Opened 11 years ago
Closed 9 years ago
#5435 enhancement closed fixed (fixed)
twisted.web.client.RedirectAgent doesn't inform caller of final URI
Reported by: | Tom Most | Owned by: | Jonathan Jacobs |
---|---|---|---|
Priority: | normal | Milestone: | |
Component: | web | Keywords: | agent |
Cc: | jknight, Tom Most, therve, Jonathan Jacobs, Julian Berman | Branch: |
branches/redirectagent-final-uri-5435-2
branch-diff, diff-cov, branch-cov, buildbot |
Author: | jonathanj |
Description (last modified by )
If a redirection is encountered, RedirectAgent transparently follows it, but the ultimate URI of the response is not exposed. Not knowing the URI makes resolving relative URIs in the response impossible.

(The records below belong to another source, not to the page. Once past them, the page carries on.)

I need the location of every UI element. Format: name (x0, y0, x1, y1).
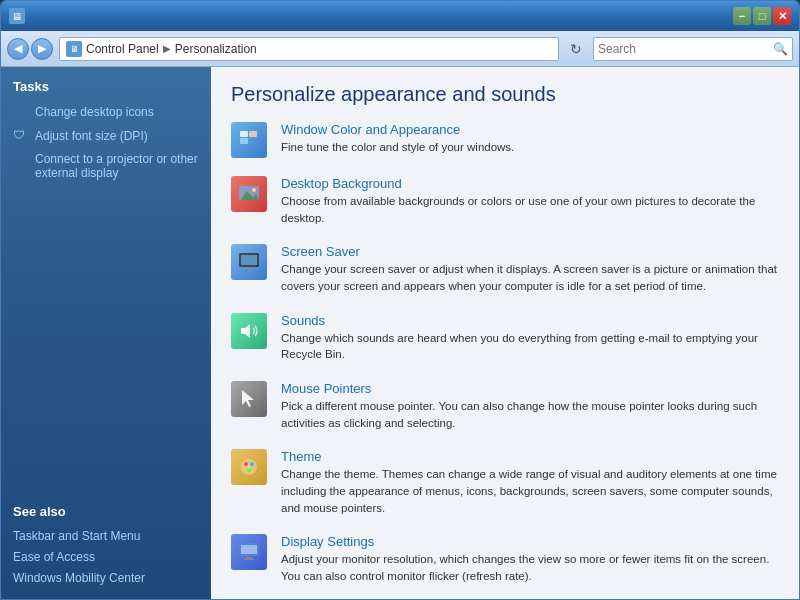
settings-item-display-settings: Display SettingsAdjust your monitor reso… (231, 534, 779, 584)
sidebar-item-projector[interactable]: Connect to a projector or other external… (13, 150, 199, 182)
window-color-icon (231, 122, 267, 158)
maximize-button[interactable]: □ (753, 7, 771, 25)
tasks-title: Tasks (13, 79, 199, 94)
close-button[interactable]: ✕ (773, 7, 791, 25)
settings-list: Window Color and AppearanceFine tune the… (231, 122, 779, 585)
window-icon: 🖥 (9, 8, 25, 24)
desktop-background-title[interactable]: Desktop Background (281, 176, 402, 191)
screen-saver-text: Screen SaverChange your screen saver or … (281, 244, 779, 294)
display-settings-title[interactable]: Display Settings (281, 534, 374, 549)
projector-icon (13, 158, 29, 174)
breadcrumb-separator: ▶ (163, 43, 171, 54)
taskbar-label: Taskbar and Start Menu (13, 529, 140, 543)
page-title: Personalize appearance and sounds (231, 83, 779, 106)
forward-button[interactable]: ▶ (31, 38, 53, 60)
theme-icon (231, 449, 267, 485)
settings-item-theme: ThemeChange the theme. Themes can change… (231, 449, 779, 516)
sounds-description: Change which sounds are heard when you d… (281, 330, 779, 363)
breadcrumb-root[interactable]: Control Panel (86, 42, 159, 56)
svg-marker-9 (241, 324, 250, 338)
svg-point-13 (250, 462, 254, 466)
display-settings-description: Adjust your monitor resolution, which ch… (281, 551, 779, 584)
svg-rect-1 (240, 138, 248, 144)
theme-text: ThemeChange the theme. Themes can change… (281, 449, 779, 516)
sidebar-item-mobility-center[interactable]: Windows Mobility Center (13, 569, 199, 587)
search-bar[interactable]: 🔍 (593, 37, 793, 61)
theme-description: Change the theme. Themes can change a wi… (281, 466, 779, 516)
mouse-pointers-title[interactable]: Mouse Pointers (281, 381, 371, 396)
sidebar-item-adjust-font[interactable]: 🛡 Adjust font size (DPI) (13, 126, 199, 146)
mouse-pointers-icon (231, 381, 267, 417)
breadcrumb-current: Personalization (175, 42, 257, 56)
sounds-icon (231, 313, 267, 349)
svg-rect-2 (249, 131, 257, 137)
sidebar-item-ease-of-access[interactable]: Ease of Access (13, 548, 199, 566)
see-also-title: See also (13, 504, 199, 519)
sidebar-link-label: Adjust font size (DPI) (35, 129, 148, 143)
sidebar: Tasks Change desktop icons 🛡 Adjust font… (1, 67, 211, 599)
sidebar-link-label: Change desktop icons (35, 105, 154, 119)
sidebar-item-change-desktop-icons[interactable]: Change desktop icons (13, 102, 199, 122)
svg-point-14 (247, 468, 251, 472)
title-bar-left: 🖥 (9, 8, 25, 24)
refresh-button[interactable]: ↻ (565, 38, 587, 60)
nav-buttons: ◀ ▶ (7, 38, 53, 60)
desktop-background-text: Desktop BackgroundChoose from available … (281, 176, 779, 226)
screen-saver-title[interactable]: Screen Saver (281, 244, 360, 259)
sidebar-link-label: Connect to a projector or other external… (35, 152, 199, 180)
ease-of-access-label: Ease of Access (13, 550, 95, 564)
svg-point-15 (248, 466, 251, 469)
search-icon[interactable]: 🔍 (773, 42, 788, 56)
theme-title[interactable]: Theme (281, 449, 321, 464)
content-area: Personalize appearance and sounds Window… (211, 67, 799, 599)
display-settings-text: Display SettingsAdjust your monitor reso… (281, 534, 779, 584)
minimize-button[interactable]: − (733, 7, 751, 25)
breadcrumb[interactable]: 🖥 Control Panel ▶ Personalization (59, 37, 559, 61)
window-color-text: Window Color and AppearanceFine tune the… (281, 122, 514, 156)
settings-item-sounds: SoundsChange which sounds are heard when… (231, 313, 779, 363)
svg-rect-0 (240, 131, 248, 137)
back-button[interactable]: ◀ (7, 38, 29, 60)
mobility-center-label: Windows Mobility Center (13, 571, 145, 585)
screen-saver-icon (231, 244, 267, 280)
mouse-pointers-description: Pick a different mouse pointer. You can … (281, 398, 779, 431)
svg-marker-10 (242, 390, 254, 407)
svg-point-12 (244, 462, 248, 466)
window-color-title[interactable]: Window Color and Appearance (281, 122, 460, 137)
window-color-description: Fine tune the color and style of your wi… (281, 139, 514, 156)
desktop-icons-icon (13, 104, 29, 120)
title-bar-controls: − □ ✕ (733, 7, 791, 25)
search-input[interactable] (598, 42, 769, 56)
title-bar: 🖥 − □ ✕ (1, 1, 799, 31)
sounds-text: SoundsChange which sounds are heard when… (281, 313, 779, 363)
desktop-background-description: Choose from available backgrounds or col… (281, 193, 779, 226)
main-area: Tasks Change desktop icons 🛡 Adjust font… (1, 67, 799, 599)
sidebar-item-taskbar[interactable]: Taskbar and Start Menu (13, 527, 199, 545)
display-settings-icon (231, 534, 267, 570)
screen-saver-description: Change your screen saver or adjust when … (281, 261, 779, 294)
sounds-title[interactable]: Sounds (281, 313, 325, 328)
settings-item-screen-saver: Screen SaverChange your screen saver or … (231, 244, 779, 294)
desktop-background-icon (231, 176, 267, 212)
breadcrumb-icon: 🖥 (66, 41, 82, 57)
svg-rect-7 (241, 255, 257, 265)
svg-point-5 (252, 188, 256, 192)
settings-item-window-color: Window Color and AppearanceFine tune the… (231, 122, 779, 158)
address-bar: ◀ ▶ 🖥 Control Panel ▶ Personalization ↻ … (1, 31, 799, 67)
settings-item-mouse-pointers: Mouse PointersPick a different mouse poi… (231, 381, 779, 431)
mouse-pointers-text: Mouse PointersPick a different mouse poi… (281, 381, 779, 431)
svg-rect-19 (244, 559, 254, 560)
svg-rect-18 (246, 557, 252, 559)
main-window: 🖥 − □ ✕ ◀ ▶ 🖥 Control Panel ▶ Personaliz… (0, 0, 800, 600)
settings-item-desktop-background: Desktop BackgroundChoose from available … (231, 176, 779, 226)
svg-rect-8 (246, 268, 252, 270)
svg-rect-17 (241, 545, 257, 554)
font-size-icon: 🛡 (13, 128, 29, 144)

The obvious solution is to add the URI to the Response.
Change History (25)
comment:1 Changed 11 years ago by
Cc: | jknight added |
---|
comment:2 Changed 11 years ago by
Description: | modified (diff) |
---|
comment:3 Changed 11 years ago by
Cc: | Tom Most added |
---|
comment:4 Changed 11 years ago by
Type: | defect → enhancement |
---|
comment:5 Changed 10 years ago by
comment:6 follow-up: 9 Changed 9 years ago by
Cc: | therve added |
---|
There was some discussion on IRC about this, I'll try to summarize:
- We need to change the response, so that probably means changing IResponse. It may be considered a backward incompatible change, but if people are using things like proxyForInterface, it's transparent.
- Although, we shouldn't do that it very often, so we need to think of possible other use cases. One thing that was mentioned is including the whole Request object, so that you get other information set by the framework, like headers. This is interesting for other agents that change the request made by the user.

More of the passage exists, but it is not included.